DuPage County, home to Wheaton and Naperville, uses Illinois's distinctive four-step property tax calculation: fair market value becomes assessed value, then equalized assessed value (EAV), then net EAV after exemptions, and finally a composite tax rate is applied. This guide walks through every step and explains the exemptions — including the General Homestead Exemption and Senior Citizen Homestead Exemption — that many homeowners never file for.
How the bill is built
Illinois calculates property tax differently from nearly every other state. Start with your home's fair market value (FMV). Multiply by the assessment ratio (33⅓% statewide outside of Cook County) to get your locally Assessed Value (AV). Then the Illinois Department of Revenue applies a state equalization factor (called the "multiplier") — for DuPage County, this is approximately 1.0000 — to calculate your Equalized Assessed Value (EAV).
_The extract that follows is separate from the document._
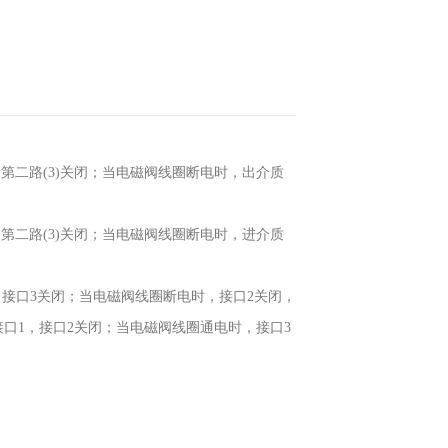
开，第二路(3)关闭；当电磁阀线圈断电时，出介质
开，第二路(3)关闭；当电磁阀线圈断电时，进介质
口1，接口3关闭；当电磁阀线圈断电时，接口2关闭，
向接口1，接口2关闭；当电磁阀线圈通电时，接口3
From your EAV, subtract any exemptions you qualify for: $8,000 for the General Homestead Exemption, plus an additional $8,000 if you are 65 or older. What's left is your Net EAV, and that is multiplied by the local composite tax rate — the sum of every taxing district levying against your parcel (schools, city, county, park district, library, township, community college, etc.).
2026 DuPage County rate breakdown (composite rate % of EAV, Wheaton district)
| Taxing entity | Rate |
|---|---|
| Wheaton/Warrenville CUSD 200 | 4.8920 |
| City of Wheaton | 0.5230 |
| DuPage County | 0.1780 |
| College of DuPage | 0.2390 |
| DuPage Forest Preserve | 0.1540 |
| Wheaton Park District | 0.4120 |
| Milton Township | 0.1280 |
| Wheaton Public Library | 0.3290 |
| Combined total | 6.8550 |
Exemptions that reduce your EAV
Illinois property tax exemptions work by subtracting from your Equalized Assessed Value (EAV) — not from your tax bill directly. The dollar value of each exemption depends on your local composite rate: in a district with an 8% composite rate, a $8,000 EAV reduction saves roughly $640 per year.
General Homestead Exemption (GHE) — $8,000 in DuPage County
Every Illinois homeowner who occupies their primary residence qualifies. The exemption reduces your EAV by $8,000 in collar counties like DuPage and $6,000 elsewhere in Illinois. In Cook County, the GHE is generally auto-renewed after initial application; in other counties, you typically apply once and it continues annually.
Senior Citizen Homestead Exemption — additional $8,000 EAV reduction
Homeowners 65 or older receive an additional EAV reduction on top of the General Homestead Exemption. File Form PTAX-324 with your DuPage County Supervisor of Assessments — the initial application usually requires proof of age and residency; some counties require annual renewal.
Senior Citizen Assessment Freeze (the "Senior Freeze")
If you are 65+ with total household income under $65,000 (in Cook County; $75,000 in some other counties), you can apply for an EAV freeze that locks your home's EAV at its base-year value. Your tax bill can still rise if rates increase, but you are protected from rising assessments. Requires annual renewal with income documentation (Form PTAX-340).
Returning Veterans' Homestead Exemption — $5,000 for 2 years
Veterans returning from an armed conflict receive a $5,000 EAV reduction for each of the two tax years following their return.
Veterans with Disabilities (SHEVD) — up to full exemption
Veterans with a service-connected disability receive a tiered EAV reduction: $2,500 (30–49% disability), $5,000 (50–69%), or all EAV up to $250,000 (70%+ — effectively a full exemption for most primary residences). Apply with Form PTAX-342.
Appealing your assessment
If you believe your Wheaton-area assessed value is too high, you can appeal to your Board of Review (called the "Cook County Board of Review" in Cook; "Board of Review" in other counties). Deadlines vary by township and reassessment cycle — for Cook County, the window opens 30 days after township reassessment notices are mailed. Successful appeals can reduce your AV (and therefore your EAV and your bill) for the year.
In Cook County specifically, the triennial reassessment schedule means your property is reassessed every three years. The three regions — North suburbs, South suburbs, and the City of Chicago — rotate, so know which year your township is up.